In the classification context, the choice of \(g_i\) is crucial. In fact, in the recognition process, g has to be chosen, such that the original data are mapped in separated regions of the features space. In other words, the researcher assumes that in the feature space, data diversify better than in the original space.

The accuracy of activity recognition approaches dramatically depends on the choice of the features [55].

In the literature, the way features \(g_i\) are extracted is divided into two main categories: hand-crafted features and learned features.

6.1 Hand-crafted features

Hand-crafted features are the most used features in HAR [61,62,63]. The term “hand-crafted” refers to the fact that the features are selected from an expert using heuristics.

Hand-crafted features are themselves generally split in time-domain and frequency-domain features. The signal domain is changed from time to frequency based on the Fourier transformation.

Table 1 shows some of the most used time-domain and frequency-domain features.

Table 1 Hand-crafted features in time domain and frequency domain. FFT(f) is the Fourier transformation of the signal f

Low computational complexity and calculation simplicity make hand-crafted features still a good practice for activity recognition.

Nevertheless, they present many disadvantages, such as a high dependency on the sensor choice and the reliance on the expert knowledge. Hence, a different set of features need to be defined for each different type of input data, that is, accelerometer, gyroscope, time domain, and frequency domain. In addition, hand-crafted features highly depend on experts’ prior knowledge and manual data investigation and it is still not always clear which features are likely to work best.

It is a common practice to chose the features through empirical evaluation of different combinations of features or with the aid of feature selection algorithms [64].

6.2 Learned features

The goal of feature learning is to automatically discover meaningful representations of raw data to be analyzed [65].

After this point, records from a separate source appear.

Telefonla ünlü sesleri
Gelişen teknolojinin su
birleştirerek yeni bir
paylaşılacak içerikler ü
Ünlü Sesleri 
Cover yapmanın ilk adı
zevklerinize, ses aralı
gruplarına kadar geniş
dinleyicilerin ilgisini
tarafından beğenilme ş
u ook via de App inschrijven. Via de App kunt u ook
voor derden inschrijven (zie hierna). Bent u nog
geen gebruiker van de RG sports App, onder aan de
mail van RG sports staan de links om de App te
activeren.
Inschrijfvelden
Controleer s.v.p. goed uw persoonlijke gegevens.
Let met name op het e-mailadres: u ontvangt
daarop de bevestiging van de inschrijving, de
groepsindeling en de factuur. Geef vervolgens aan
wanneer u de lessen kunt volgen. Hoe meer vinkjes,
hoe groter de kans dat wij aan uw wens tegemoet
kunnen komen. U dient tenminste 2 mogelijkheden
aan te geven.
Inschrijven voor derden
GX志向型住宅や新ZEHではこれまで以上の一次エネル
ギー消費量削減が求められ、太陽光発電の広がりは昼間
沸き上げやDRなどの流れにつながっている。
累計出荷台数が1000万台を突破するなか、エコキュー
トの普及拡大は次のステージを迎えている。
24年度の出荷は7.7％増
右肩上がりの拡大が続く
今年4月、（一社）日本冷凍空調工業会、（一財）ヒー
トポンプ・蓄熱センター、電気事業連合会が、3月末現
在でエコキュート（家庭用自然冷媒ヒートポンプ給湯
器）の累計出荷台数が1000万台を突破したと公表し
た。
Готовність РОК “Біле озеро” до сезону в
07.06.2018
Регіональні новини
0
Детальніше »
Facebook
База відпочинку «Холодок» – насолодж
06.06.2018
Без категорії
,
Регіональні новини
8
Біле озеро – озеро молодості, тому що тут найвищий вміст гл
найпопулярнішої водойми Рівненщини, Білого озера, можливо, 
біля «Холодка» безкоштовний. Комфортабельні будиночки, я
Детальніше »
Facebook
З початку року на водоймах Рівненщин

According to [66], the main features learning methods from sensor data are the following:

  • Codebooks [67, 68] considers each sensor data window as a sequence, from which subsequences are extracted and grouped into clusters. Each cluster center is a codeword. Then, each sequence is encoded using a bag-of-words approach using codewords as features.

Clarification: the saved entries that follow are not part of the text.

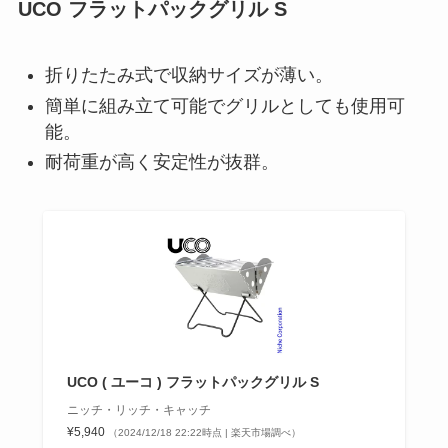
UCO フラットパックグリル S
折りたたみ式で収納サイズが薄い。
簡単に組み立て可能でグリルとしても使用可
能。
耐荷重が高く安定性が抜群。
UCO ( ユーコ ) フラットパックグリル S
ニッチ・リッチ・キャッチ
¥5,940
（2024/12/18 22:22時点 | 楽天市場調べ）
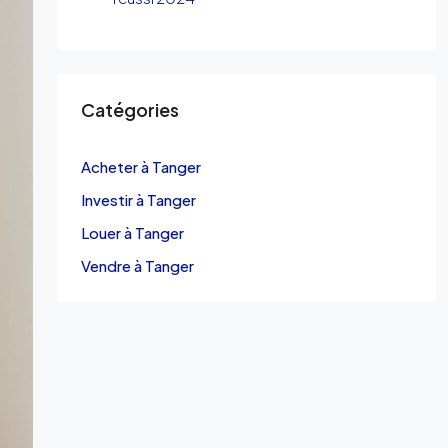
Catégories
Acheter à Tanger
Investir à Tanger
Louer à Tanger
Vendre à Tanger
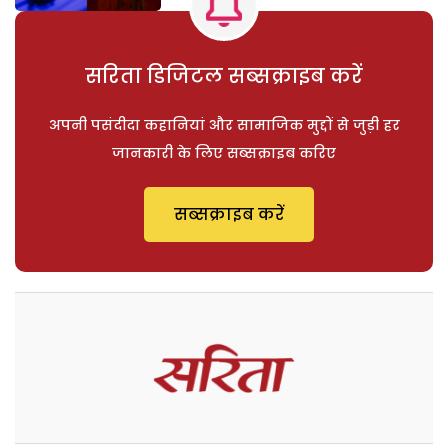
सरिता डिजिटल सब्सक्राइब करें
अपनी पसंदीदा कहानियां और सामाजिक मुद्दों से जुड़ी हर
जानकारी के लिए सब्सक्राइब करिए
सब्सक्राइब करें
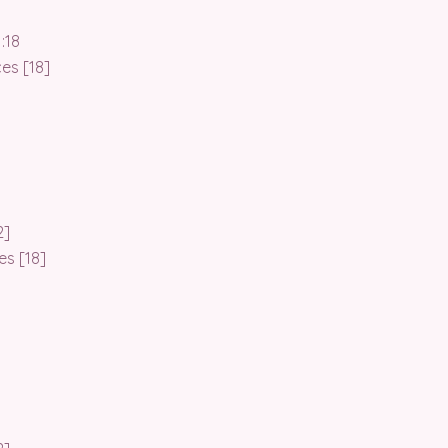
:18
ces [18]
2]
es [18]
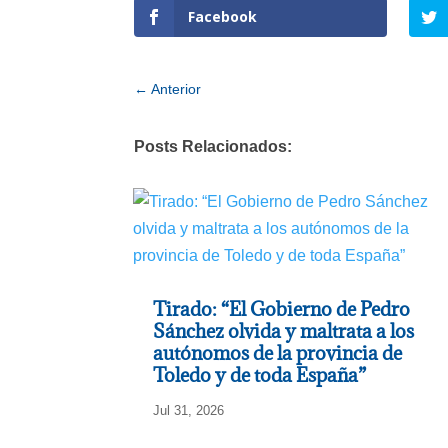
Facebook
←
Anterior
Posts Relacionados:
Tirado: “El Gobierno de Pedro
Sánchez olvida y maltrata a los
autónomos de la provincia de
Toledo y de toda España”
Jul 31, 2026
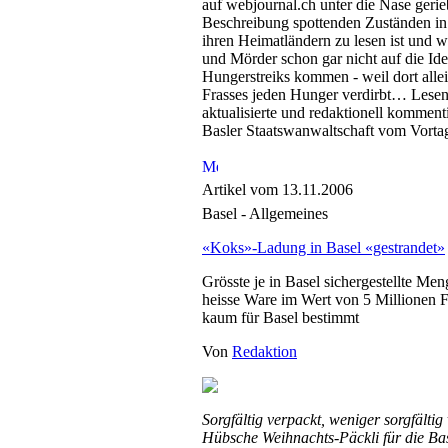
auf webjournal.ch unter die Nase gerie
Beschreibung spottenden Zuständen in
ihren Heimatländern zu lesen ist und 
und Mörder schon gar nicht auf die Ide
Hungerstreiks kommen - weil dort alle
Frasses jeden Hunger verdirbt… Lesen 
aktualisierte und redaktionell kommenti
Basler Staatswanwaltschaft vom Vorta
Artikel vom 13.11.2006
Basel - Allgemeines
«Koks»-Ladung in Basel «gestrandet»
Grösste je in Basel sichergestellte Me
heisse Ware im Wert von 5 Millionen 
kaum für Basel bestimmt
Von
Redaktion
Sorgfältig verpackt, weniger sorgfältig 
Hübsche Weihnachts-Päckli für die Ba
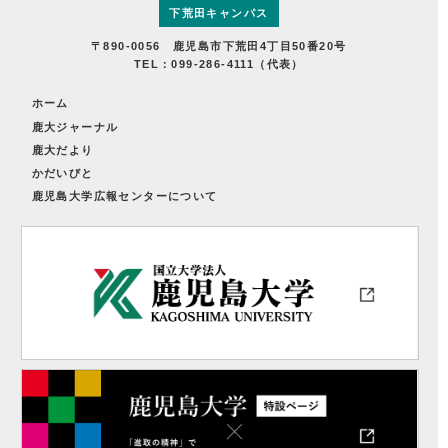
下荒田キャンパス
〒890-0056 鹿児島市下荒田4丁目50番20号
TEL：099-286-4111（代表）
ホーム
鹿大ジャーナル
鹿大だより
かだいびと
鹿児島大学広報センターについて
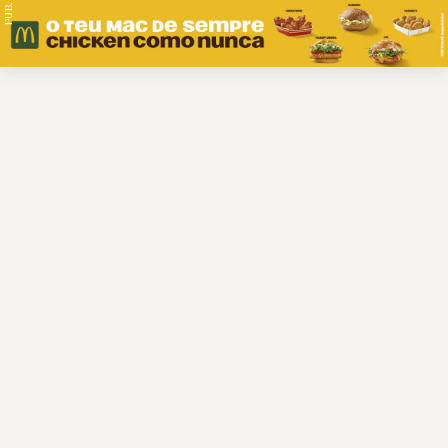
PUB.
Braga
Região
Desporto
Religião
Nacional
Internacional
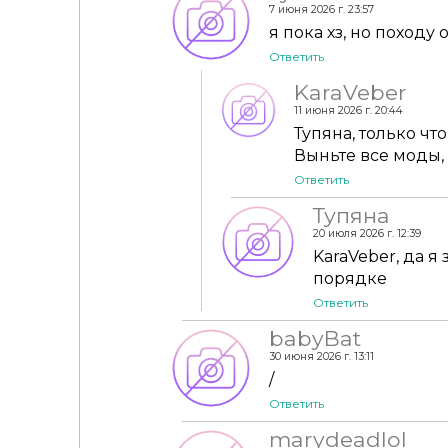
7 июня 2026 г. 23:57
я пока хз, но походу о
Ответить
KaraVeber
11 июня 2026 г. 20:44
Тупяна, только чт
Выньте все моды,
Ответить
Тупяна
20 июля 2026 г. 12:39
KaraVeber, да я
порядке
Ответить
babyBat
30 июня 2026 г. 13:11
/
Ответить
marydeadlol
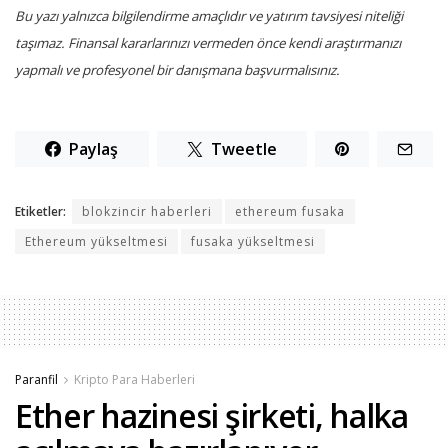
Bu yazı yalnızca bilgilendirme amaçlıdır ve yatırım tavsiyesi niteliği
taşımaz. Finansal kararlarınızı vermeden önce kendi araştırmanızı
yapmalı ve profesyonel bir danışmana başvurmalısınız.
Paylaş
Tweetle
Etiketler:
blokzincir haberleri
ethereum fusaka
Ethereum yükseltmesi
fusaka yükseltmesi
Paranfil
Kripto Para Haberleri
Ether hazinesi şirketi, halka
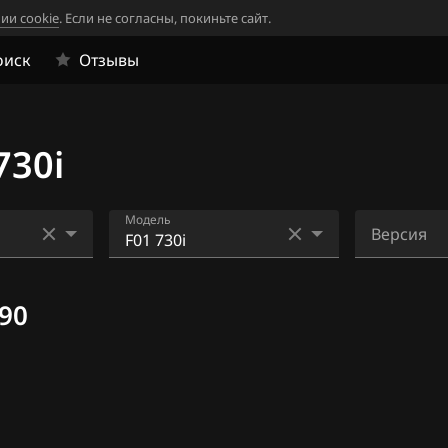
ии cookie
. Если не согласны, покиньте сайт.
оиск
Отзывы
30i
Модель
Версия
35
F01 730i
F01_730i
KH2Y
90
1
F10 523i 204hp
0
F10 528i
6
F10 530i
6
F25 3.0i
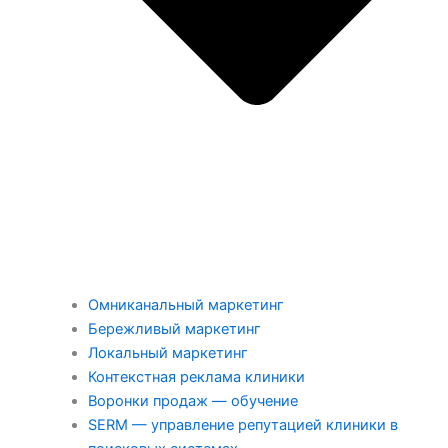
Омниканальный маркетинг
Бережливый маркетинг
Локальный маркетинг
Контекстная реклама клиники
Воронки продаж — обучение
SERM — управление репутацией клиники в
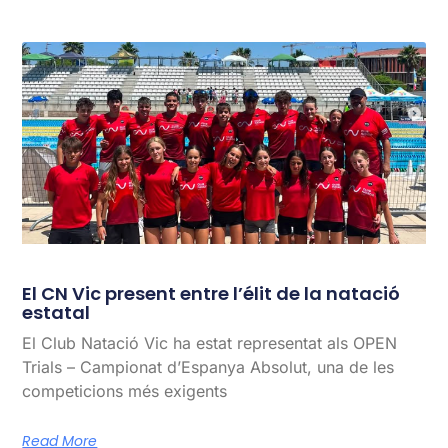
El CN Vic present entre l’élit de la natació
estatal
El Club Natació Vic ha estat representat als OPEN
Trials – Campionat d’Espanya Absolut, una de les
competicions més exigents
Read More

  • Principal Component Analysis (PCA) [69] is a multivariate technique, commonly used for dimensionality reduction. The main goal of PCA is the extraction of a set of orthogonal features, called principal component, which are linear combination of the original data and such as the variance extracted from the data is maximal. It is also used for features selection.

  • Deep Learning uses Neural Networks engines to learn patterns from data. Neural Networks are composed from a set of layers. In each layer, the input data are transformed through combinations of filters and topological maps. The output of each layer becomes the input of the following layer and so on. At the end of this procedure, the result is a set of features more or less abstract depending on the number of layers. The higher the number of layers is, the more the features are abstract. These features can be used for classification. Different deep learning methods for features extraction have been used for time series analysis [70].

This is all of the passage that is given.